(Data excerpts)
%%

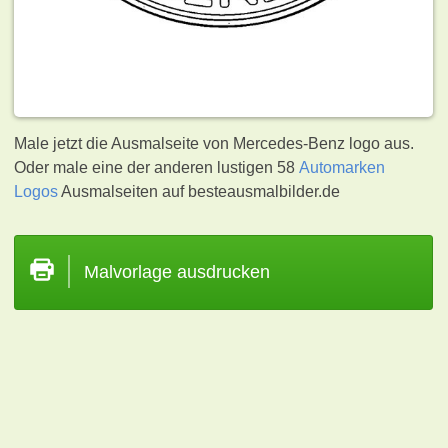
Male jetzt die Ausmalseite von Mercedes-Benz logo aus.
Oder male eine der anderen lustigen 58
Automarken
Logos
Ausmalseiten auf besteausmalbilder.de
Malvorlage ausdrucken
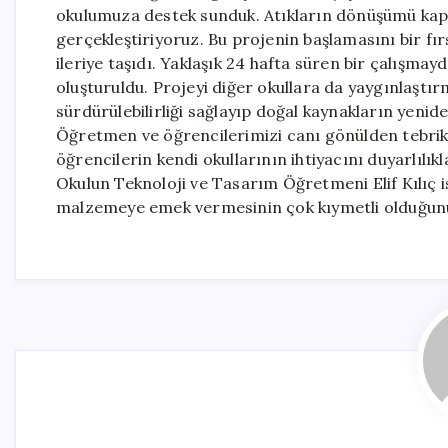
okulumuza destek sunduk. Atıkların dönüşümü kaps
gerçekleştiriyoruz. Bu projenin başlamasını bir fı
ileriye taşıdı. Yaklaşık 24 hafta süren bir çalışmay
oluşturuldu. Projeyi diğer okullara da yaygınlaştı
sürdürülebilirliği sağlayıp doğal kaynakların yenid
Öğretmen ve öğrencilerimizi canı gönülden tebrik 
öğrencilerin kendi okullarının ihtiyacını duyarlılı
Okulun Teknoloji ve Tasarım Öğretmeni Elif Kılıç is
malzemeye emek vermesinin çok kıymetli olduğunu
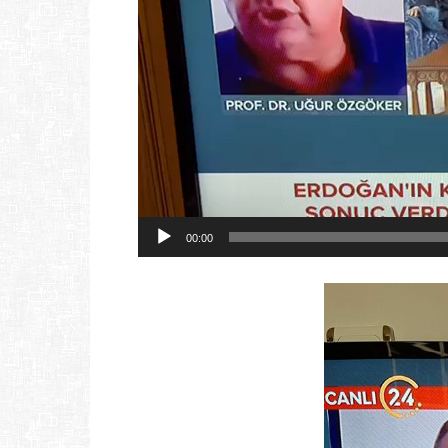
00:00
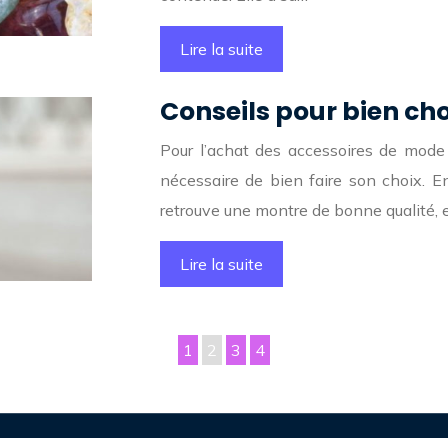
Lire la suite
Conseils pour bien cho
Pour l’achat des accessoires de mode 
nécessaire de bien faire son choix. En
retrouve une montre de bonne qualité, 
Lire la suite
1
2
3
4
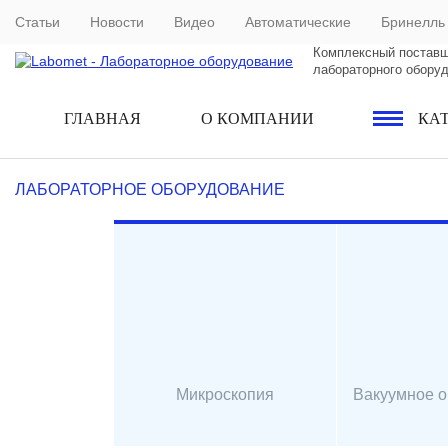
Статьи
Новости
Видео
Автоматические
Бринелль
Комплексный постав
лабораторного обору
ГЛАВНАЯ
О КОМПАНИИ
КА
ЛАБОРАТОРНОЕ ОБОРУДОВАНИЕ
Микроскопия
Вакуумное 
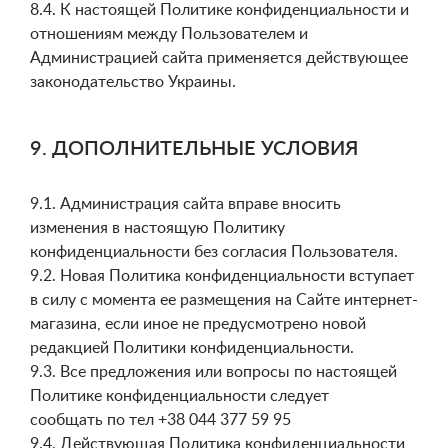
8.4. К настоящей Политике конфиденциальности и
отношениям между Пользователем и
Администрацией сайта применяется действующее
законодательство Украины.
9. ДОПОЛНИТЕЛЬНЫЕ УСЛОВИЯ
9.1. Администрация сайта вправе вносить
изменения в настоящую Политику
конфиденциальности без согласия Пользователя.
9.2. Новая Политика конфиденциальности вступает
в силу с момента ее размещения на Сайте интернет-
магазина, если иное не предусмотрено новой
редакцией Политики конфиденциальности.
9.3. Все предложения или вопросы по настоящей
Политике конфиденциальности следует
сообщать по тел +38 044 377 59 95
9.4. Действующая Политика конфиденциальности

%%
%%

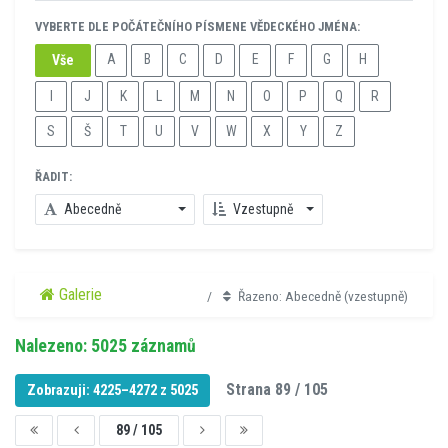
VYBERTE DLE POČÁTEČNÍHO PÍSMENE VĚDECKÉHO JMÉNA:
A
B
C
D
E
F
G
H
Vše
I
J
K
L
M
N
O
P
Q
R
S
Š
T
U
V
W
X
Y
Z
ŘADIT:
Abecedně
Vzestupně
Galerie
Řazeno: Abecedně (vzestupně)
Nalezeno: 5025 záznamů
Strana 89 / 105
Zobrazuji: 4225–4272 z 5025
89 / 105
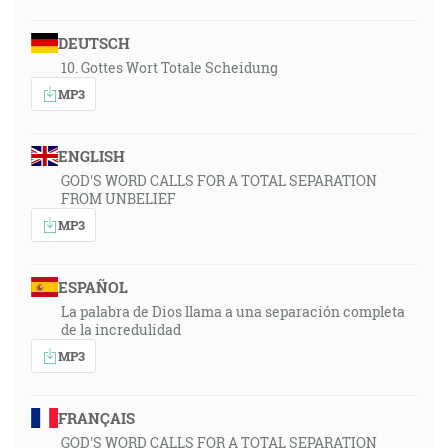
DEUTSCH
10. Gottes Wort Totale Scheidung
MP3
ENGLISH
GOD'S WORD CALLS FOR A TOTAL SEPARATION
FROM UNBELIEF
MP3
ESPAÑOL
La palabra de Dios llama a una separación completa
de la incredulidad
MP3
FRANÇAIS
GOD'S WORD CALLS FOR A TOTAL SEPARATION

%%

▶ Exercise: For the entries above, print exactly the lines between the one with "Комплексный постав" and the one with "9.4. Действующая Политика конфиденциальности", inclusive, with no pictures.

▶ Exercise output:
Комплексный постав
лабораторного обору
ГЛАВНАЯ
О КОМПАНИИ
КА
ЛАБОРАТОРНОЕ ОБОРУДОВАНИЕ
Микроскопия
Вакуумное 
8.4. К настоящей Политике конфиденциальности и
отношениям между Пользователем и
Администрацией сайта применяется действующее
законодательство Украины.
9. ДОПОЛНИТЕЛЬНЫЕ УСЛОВИЯ
9.1. Администрация сайта вправе вносить
изменения в настоящую Политику
конфиденциальности без согласия Пользователя.
9.2. Новая Политика конфиденциальности вступает
в силу с момента ее размещения на Сайте интернет-
магазина, если иное не предусмотрено новой
редакцией Политики конфиденциальности.
9.3. Все предложения или вопросы по настоящей
Политике конфиденциальности следует
сообщать по тел +38 044 377 59 95
9.4. Действующая Политика конфиденциальности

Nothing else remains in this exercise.